Depuis des années, elle était pointée du doigt comme le premier pollueur mondial. Et voilà qu’elle change de braquet. Moins de CO2, plus de renouvelables : la Chine semble entamer un vrai virage énergétique.
Le charbon baisse, mais pas la consommation. Le solaire explose, et la croissance suit. Et si la Chine n’en faisait pas qu’un effort climatique, mais un choix stratégique ?C
Chine : un recul des émissions, pour de bon ?
C’est la première fois que ça arrive sans crise en arrière-plan. Moins 1,6 % d’émissions de CO2 au premier trimestre 2025, selon le Centre de recherche sur l’énergie et l’air pur (Crea). Et une baisse de 1 % sur les douze derniers mois. Pas énorme en soi, mais inédit dans les conditions actuelles : la consommation électrique a grimpé de 2,5 % sur la même période. Autrement dit, la Chine a pollué moins en consommant plus. Pas de Covid, pas de ralentissement, pas de miracle statistique.

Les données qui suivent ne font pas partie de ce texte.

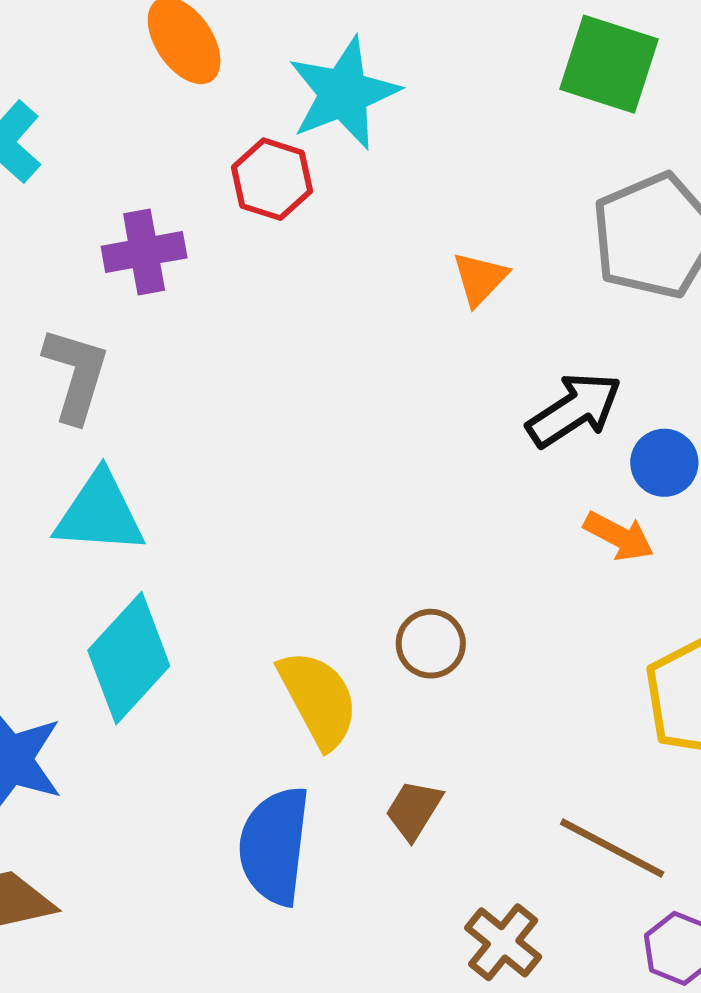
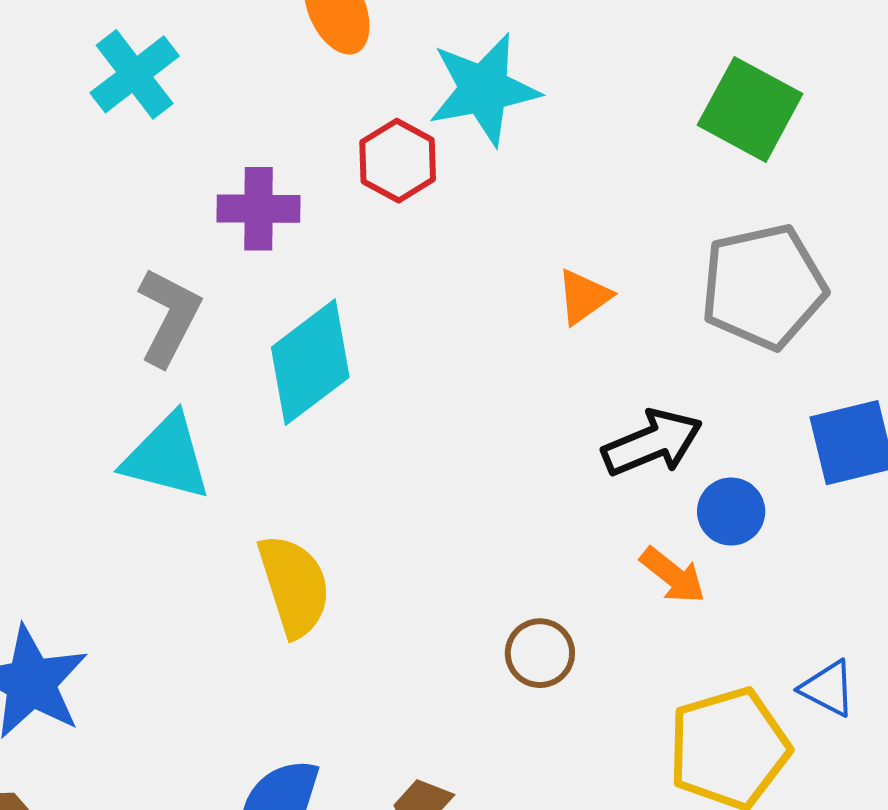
brown circle: (431, 644) -> (540, 653), moved
cyan diamond: (129, 658) -> (310, 362), moved
yellow semicircle: (318, 699) -> (294, 586), moved

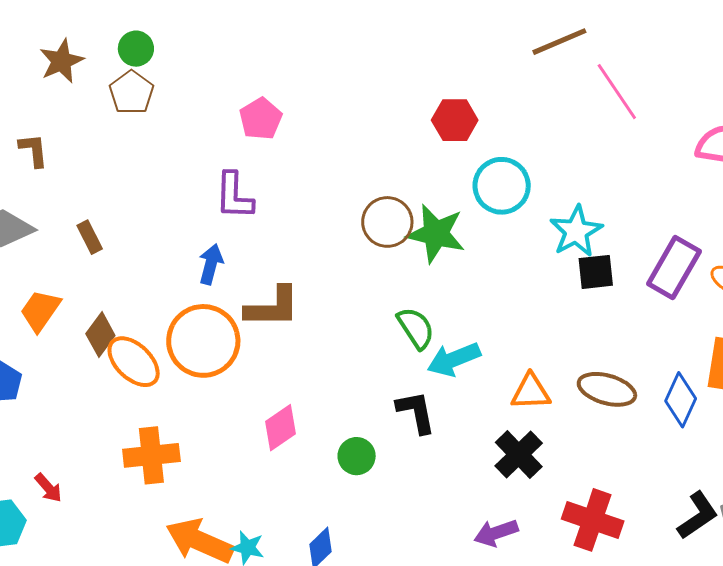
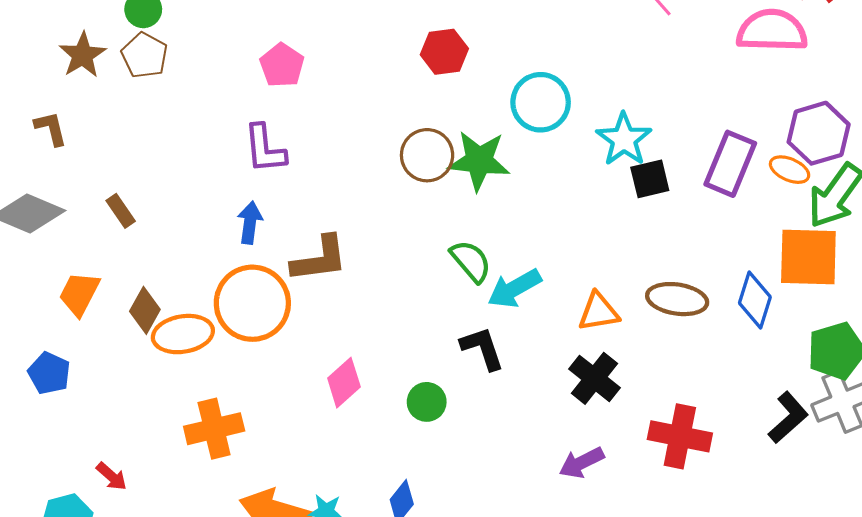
brown star: (61, 61) -> (83, 55), moved
red hexagon: (455, 120) -> (444, 52), moved
orange ellipse: (134, 362) -> (183, 334), turned -46

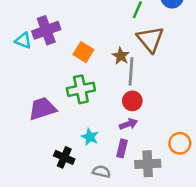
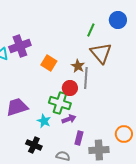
green cross: (81, 89) -> (60, 103), moved, turned 30
red circle: (132, 101) -> (70, 88), moved
purple arrow: (128, 124) -> (69, 119), moved
cyan star: (90, 137) -> (44, 121), moved

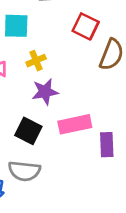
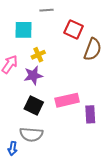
purple star: (45, 92) -> (33, 75), moved

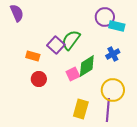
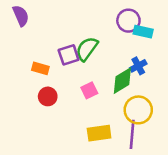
purple square: (56, 45) -> (69, 55), turned 30
green diamond: (87, 66) -> (122, 81), moved
yellow rectangle: (81, 109) -> (99, 133), turned 66

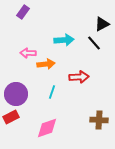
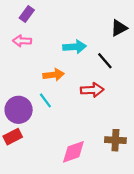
black line: (94, 43) -> (105, 61), moved
pink arrow: (28, 53) -> (22, 41), moved
cyan line: (52, 92) -> (45, 100), moved, turned -56
pink diamond: (47, 128) -> (73, 152), moved

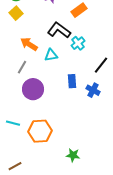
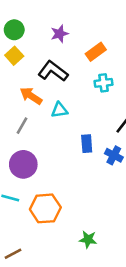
black L-shape: (59, 30) -> (53, 71), moved
cyan cross: (78, 43) -> (104, 83), moved, turned 32
purple circle: (33, 89) -> (23, 164), moved

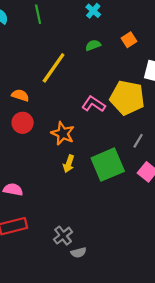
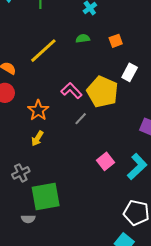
gray line: (138, 141) -> (81, 119), moved
green square: (108, 165) -> (46, 197), moved
gray cross: (63, 236) -> (21, 173), moved

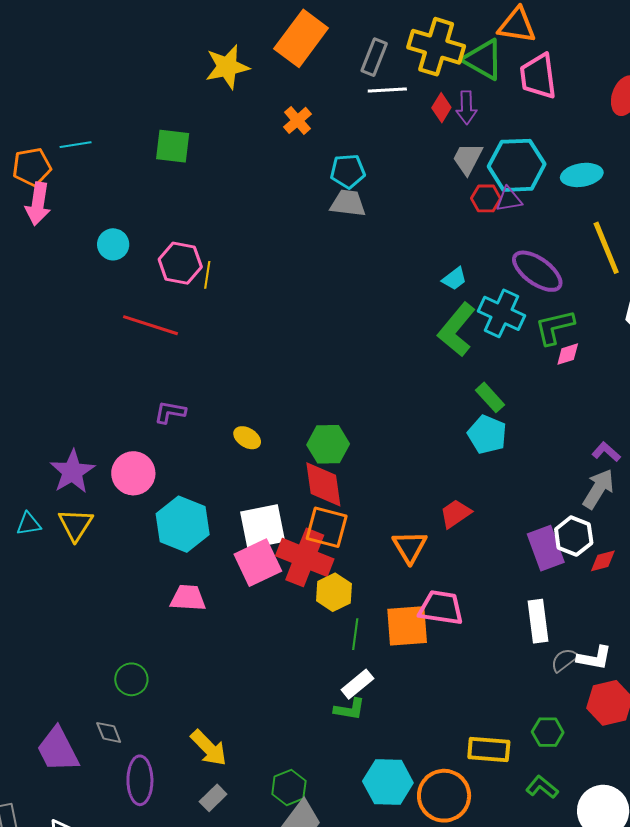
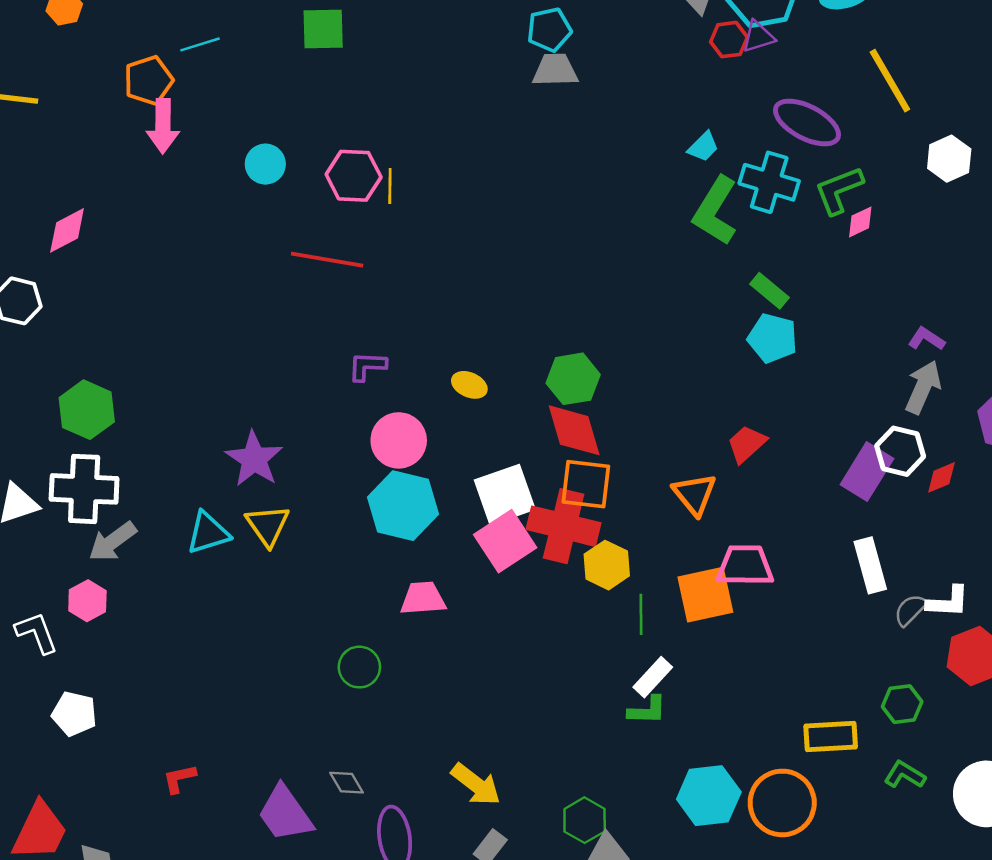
pink circle: (133, 473) -> (399, 440), moved
cyan triangle: (29, 524) -> (208, 533), size x1.4
purple rectangle: (546, 548) -> (867, 472), turned 60
green circle: (131, 679) -> (359, 667), moved

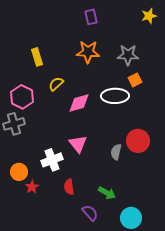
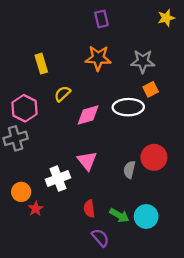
red semicircle: (69, 187) -> (89, 209), moved
cyan circle: (131, 218) -> (146, 216), moved

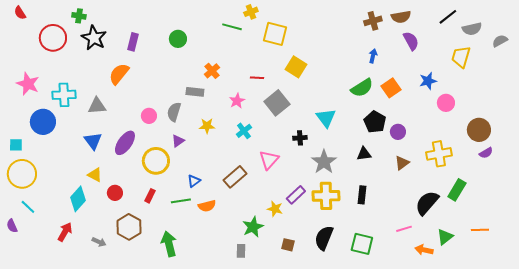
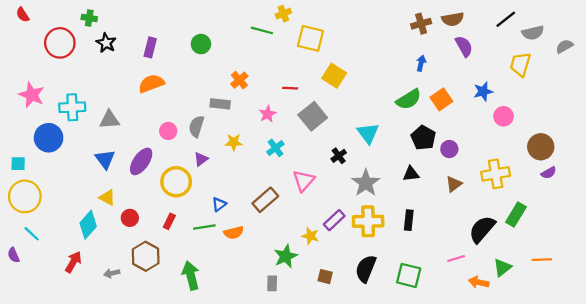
black star: (94, 38) -> (106, 43), size x0.7
orange semicircle: (119, 74) -> (151, 84), moved, turned 30
black cross: (300, 138) -> (339, 156), turned -32
gray arrow: (99, 242) -> (112, 273), turned 144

Si les émissions liées à la production électrique ont baissé de 5,8 %, c’est parce qu’une partie du charbon a été remplacée. Pas parce qu’il a disparu. La Chine continue d’en ouvrir : 94,5 gigawatts de nouvelles centrales lancées en 2024, soit 93 % du total mondial, d’après le CREA et Global Energy Monitor. Mais ce volume, pour la première fois, est contrebalancé par un flot massif d’investissements dans le renouvelable.
Une transition par le haut
Rien qu’en 2024, Pékin a ajouté 277 GW de solaire et 80 GW d’éolien. Résultat : l’objectif de 1 200 GW de capacités renouvelables fixé pour 2030 est déjà atteint. La production nucléaire suit la même logique : 56 réacteurs en fonctionnement, 46 nouveaux approuvés, pour faire de la Chine le premier parc mondial d’ici à 2030.
L’énergie propre est en train de devenir une infrastructure industrielle majeure, comme l’était l’immobilier dans les années 2010. En 2024, les technologies vertes ont représenté 10 % du PIB, selon le CREA, et 26 % de la croissance économique.
Les chiffres parlent d’eux-mêmes : 1 695 milliards d’euros investis dans les énergies propres en 2024. Plus que dans l’immobilier ou l’agriculture. Et cette dynamique s’accélère : les grands projets en cours doivent être bouclés avant la fin du XIVe plan quinquennal, fin 2025. Un plan qui fait des renouvelables une priorité nationale, à la fois économique, énergétique et stratégique.
Mais le virage reste fragile. La Chine brûle encore un tiers du charbon mondial. Et une politique de relance industrielle massive pourrait tout remettre en cause. « Les émissions pourraient repartir à la hausse sous l’effet de mesures prises pour stimuler la production domestique », avertit Lauri Myllyvirta, analyste du CREA.
Le président Xi Jinping, lors du sommet climat de l’ONU fin avril 2025, a tenté de rassurer : « Quelle que soit l’évolution de la situation internationale, les efforts de la Chine pour lutter contre le changement climatique ne ralentiront pas ». Il a promis de dévoiler les objectifs climatiques du pays pour 2035 avant la COP30, prévue en novembre à Belém, au Brésil.